_Data supplied_.

^^^^^^^^^^^^^^^^

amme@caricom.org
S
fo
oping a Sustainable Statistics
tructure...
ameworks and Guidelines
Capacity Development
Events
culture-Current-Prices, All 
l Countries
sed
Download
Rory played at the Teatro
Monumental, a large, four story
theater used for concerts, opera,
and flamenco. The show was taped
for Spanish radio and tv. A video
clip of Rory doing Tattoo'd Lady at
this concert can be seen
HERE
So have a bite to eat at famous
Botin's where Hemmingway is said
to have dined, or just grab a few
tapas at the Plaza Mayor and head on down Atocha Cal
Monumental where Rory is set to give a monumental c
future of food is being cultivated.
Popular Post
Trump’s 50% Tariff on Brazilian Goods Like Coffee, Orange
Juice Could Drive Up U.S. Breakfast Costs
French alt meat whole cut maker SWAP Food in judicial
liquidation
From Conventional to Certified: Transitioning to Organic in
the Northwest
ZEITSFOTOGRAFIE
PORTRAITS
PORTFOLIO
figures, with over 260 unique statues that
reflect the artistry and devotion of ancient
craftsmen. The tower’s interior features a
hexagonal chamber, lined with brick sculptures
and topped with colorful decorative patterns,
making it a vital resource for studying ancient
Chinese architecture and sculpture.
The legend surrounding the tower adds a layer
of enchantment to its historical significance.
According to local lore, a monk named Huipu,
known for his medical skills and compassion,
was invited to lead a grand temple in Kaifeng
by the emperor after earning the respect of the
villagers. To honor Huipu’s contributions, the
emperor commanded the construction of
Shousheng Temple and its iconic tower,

^^^^^^^^^^^^^^^^

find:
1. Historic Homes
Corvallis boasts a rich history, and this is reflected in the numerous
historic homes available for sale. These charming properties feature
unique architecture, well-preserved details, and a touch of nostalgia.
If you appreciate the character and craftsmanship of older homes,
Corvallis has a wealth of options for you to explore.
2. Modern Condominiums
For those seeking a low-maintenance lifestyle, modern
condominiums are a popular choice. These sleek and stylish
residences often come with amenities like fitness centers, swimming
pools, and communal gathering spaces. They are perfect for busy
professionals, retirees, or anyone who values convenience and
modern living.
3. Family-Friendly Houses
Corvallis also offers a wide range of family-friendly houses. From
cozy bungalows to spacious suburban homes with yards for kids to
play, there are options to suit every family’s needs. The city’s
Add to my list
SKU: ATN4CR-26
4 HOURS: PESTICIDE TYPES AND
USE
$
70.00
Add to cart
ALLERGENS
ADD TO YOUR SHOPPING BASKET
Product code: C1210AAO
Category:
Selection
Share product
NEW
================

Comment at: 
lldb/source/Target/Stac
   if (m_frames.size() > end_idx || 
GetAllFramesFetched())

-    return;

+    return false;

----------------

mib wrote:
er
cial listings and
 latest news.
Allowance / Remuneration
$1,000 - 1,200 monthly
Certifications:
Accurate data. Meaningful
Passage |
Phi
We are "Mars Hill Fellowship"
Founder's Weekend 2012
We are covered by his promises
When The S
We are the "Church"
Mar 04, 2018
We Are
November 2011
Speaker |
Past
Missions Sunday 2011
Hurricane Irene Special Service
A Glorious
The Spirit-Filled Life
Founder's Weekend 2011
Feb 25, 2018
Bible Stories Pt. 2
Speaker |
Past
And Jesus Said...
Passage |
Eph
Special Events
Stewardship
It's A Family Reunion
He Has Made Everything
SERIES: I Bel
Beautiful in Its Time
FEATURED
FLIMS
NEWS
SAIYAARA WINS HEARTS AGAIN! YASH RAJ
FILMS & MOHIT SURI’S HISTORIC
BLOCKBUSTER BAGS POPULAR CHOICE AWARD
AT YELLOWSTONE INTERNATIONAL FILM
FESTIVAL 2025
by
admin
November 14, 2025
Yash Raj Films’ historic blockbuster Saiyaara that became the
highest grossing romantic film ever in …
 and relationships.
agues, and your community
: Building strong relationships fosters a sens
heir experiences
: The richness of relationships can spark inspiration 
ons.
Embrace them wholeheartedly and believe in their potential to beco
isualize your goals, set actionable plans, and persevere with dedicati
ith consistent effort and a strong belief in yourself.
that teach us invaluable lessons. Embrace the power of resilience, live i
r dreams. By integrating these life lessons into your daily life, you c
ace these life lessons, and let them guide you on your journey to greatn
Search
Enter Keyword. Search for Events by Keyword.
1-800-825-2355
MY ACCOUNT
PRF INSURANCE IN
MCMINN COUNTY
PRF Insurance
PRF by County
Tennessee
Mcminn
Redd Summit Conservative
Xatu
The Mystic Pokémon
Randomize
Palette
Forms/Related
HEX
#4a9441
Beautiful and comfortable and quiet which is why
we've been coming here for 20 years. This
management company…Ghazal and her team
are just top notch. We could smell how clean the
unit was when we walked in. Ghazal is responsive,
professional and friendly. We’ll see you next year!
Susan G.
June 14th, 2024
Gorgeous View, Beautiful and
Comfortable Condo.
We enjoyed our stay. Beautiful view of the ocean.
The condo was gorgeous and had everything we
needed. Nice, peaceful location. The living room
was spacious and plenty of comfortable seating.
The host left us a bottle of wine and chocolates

^^^^^^^^^^^^^^^^

_Exercise_.
Above is a listing; print exactly its lines from the one with "theater used for" through the one with "Shousheng Temple and", and no other lines.

_Problem solution_.
theater used for concerts, opera,
and flamenco. The show was taped
for Spanish radio and tv. A video
clip of Rory doing Tattoo'd Lady at
this concert can be seen
HERE
So have a bite to eat at famous
Botin's where Hemmingway is said
to have dined, or just grab a few
tapas at the Plaza Mayor and head on down Atocha Cal
Monumental where Rory is set to give a monumental c
future of food is being cultivated.
Popular Post
Trump’s 50% Tariff on Brazilian Goods Like Coffee, Orange
Juice Could Drive Up U.S. Breakfast Costs
French alt meat whole cut maker SWAP Food in judicial
liquidation
From Conventional to Certified: Transitioning to Organic in
the Northwest
ZEITSFOTOGRAFIE
PORTRAITS
PORTFOLIO
figures, with over 260 unique statues that
reflect the artistry and devotion of ancient
craftsmen. The tower’s interior features a
hexagonal chamber, lined with brick sculptures
and topped with colorful decorative patterns,
making it a vital resource for studying ancient
Chinese architecture and sculpture.
The legend surrounding the tower adds a layer
of enchantment to its historical significance.
According to local lore, a monk named Huipu,
known for his medical skills and compassion,
was invited to lead a grand temple in Kaifeng
by the emperor after earning the respect of the
villagers. To honor Huipu’s contributions, the
emperor commanded the construction of
Shousheng Temple and its iconic tower,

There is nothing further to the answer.